The data:
╔══
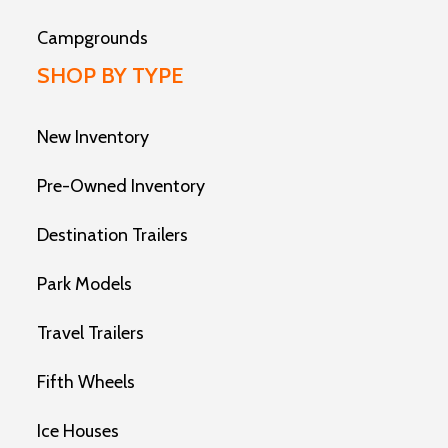
Campgrounds
SHOP BY TYPE
New Inventory
Pre-Owned Inventory
Destination Trailers
Park Models
Travel Trailers
Fifth Wheels
Ice Houses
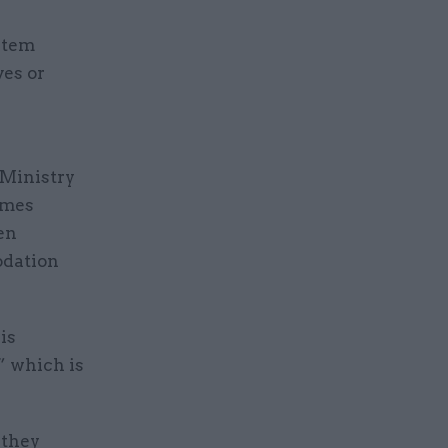
stem
ves or
 Ministry
omes
en
odation
is
” which is
 they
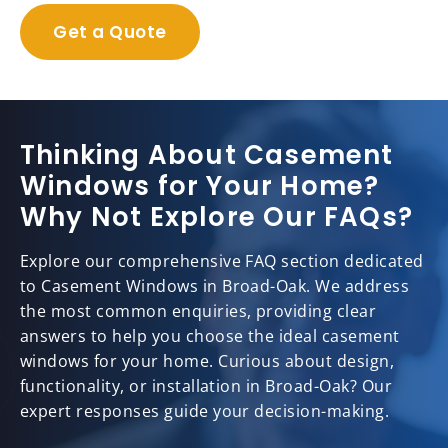
Get a Quote
Thinking About Casement
Windows for Your Home?
Why Not Explore Our FAQs?
Explore our comprehensive FAQ section dedicated
to Casement Windows in Broad-Oak. We address
the most common enquiries, providing clear
answers to help you choose the ideal casement
windows for your home. Curious about design,
functionality, or installation in Broad-Oak? Our
expert responses guide your decision-making.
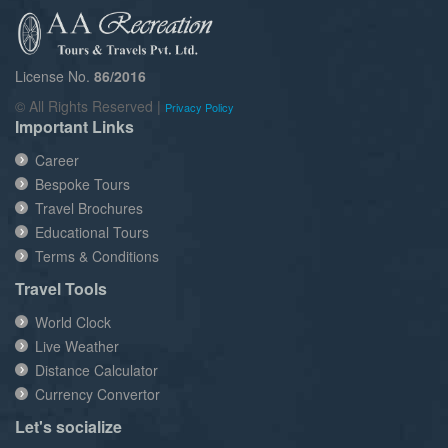
License No.
86/2016
© All Rights Reserved |
Privacy Policy
Important Links
Career
Bespoke Tours
Travel Brochures
Educational Tours
Terms & Conditions
Travel Tools
World Clock
Live Weather
Distance Calculator
Currency Convertor
Let's socialize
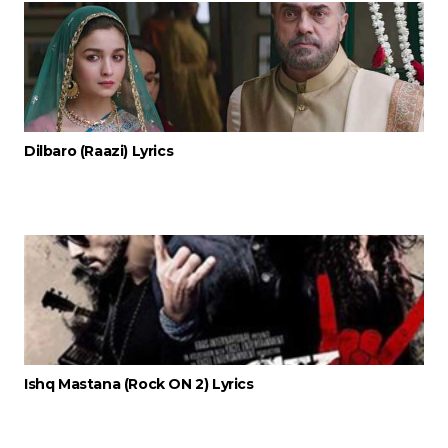
Dilbaro (Raazi) Lyrics
Ishq Mastana (Rock ON 2) Lyrics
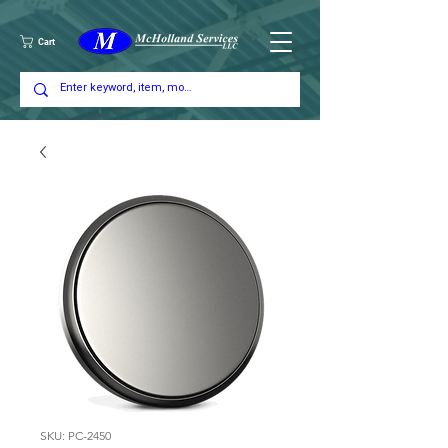
Cart
SKU: PC-2450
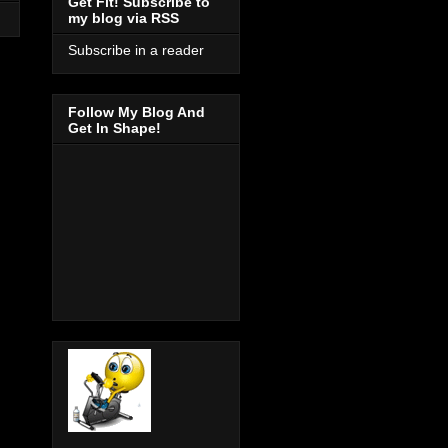
Get Fit! Subscribe to
my blog via RSS
Subscribe in a reader
Follow My Blog And
Get In Shape!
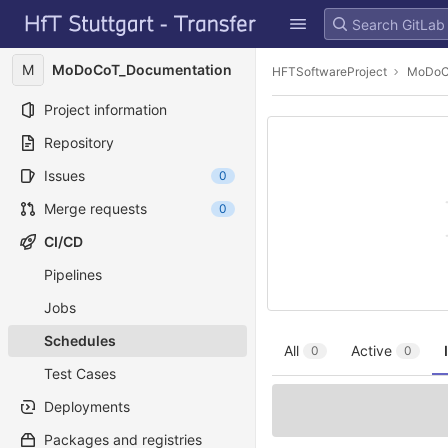
GitLab
Skip to content
M
MoDoCoT_Documentation
HFTSoftwareProject
MoDoC
Project information
Repository
Issues
0
Merge requests
0
CI/CD
Pipelines
Jobs
Schedules
All
Active
0
0
Test Cases
Deployments
Packages and registries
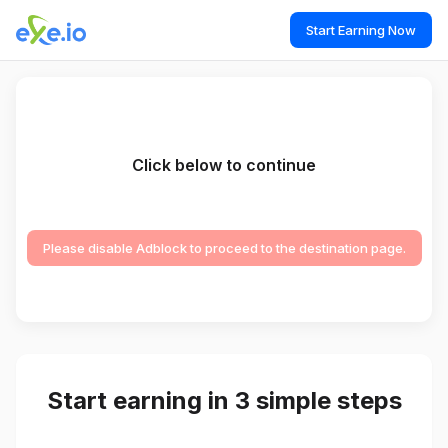
Start Earning Now
Click below to continue
Please disable Adblock to proceed to the destination page.
Start earning in 3 simple steps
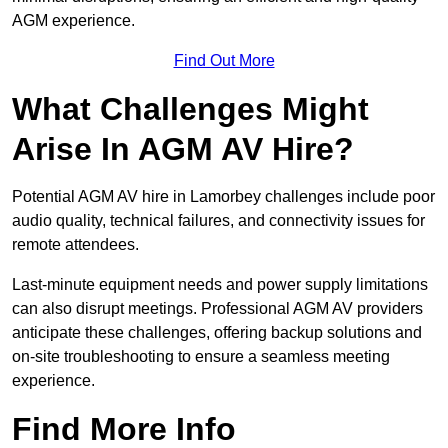
AGM experience.
Find Out More
What Challenges Might
Arise In AGM AV Hire?
Potential AGM AV hire in Lamorbey challenges include poor
audio quality, technical failures, and connectivity issues for
remote attendees.
Last-minute equipment needs and power supply limitations
can also disrupt meetings. Professional AGM AV providers
anticipate these challenges, offering backup solutions and
on-site troubleshooting to ensure a seamless meeting
experience.
Find More Info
╚══
Work request: An exact copy is required of the lines from the one holding "Click below to continue" to the end of the entries above, both included; no pictures belong in it.

Your response:
Click below to continue
Please disable Adblock to proceed to the destination page.
Start earning in 3 simple steps
AGM experience.
Find Out More
What Challenges Might
Arise In AGM AV Hire?
Potential AGM AV hire in Lamorbey challenges include poor
audio quality, technical failures, and connectivity issues for
remote attendees.
Last-minute equipment needs and power supply limitations
can also disrupt meetings. Professional AGM AV providers
anticipate these challenges, offering backup solutions and
on-site troubleshooting to ensure a seamless meeting
experience.
Find More Info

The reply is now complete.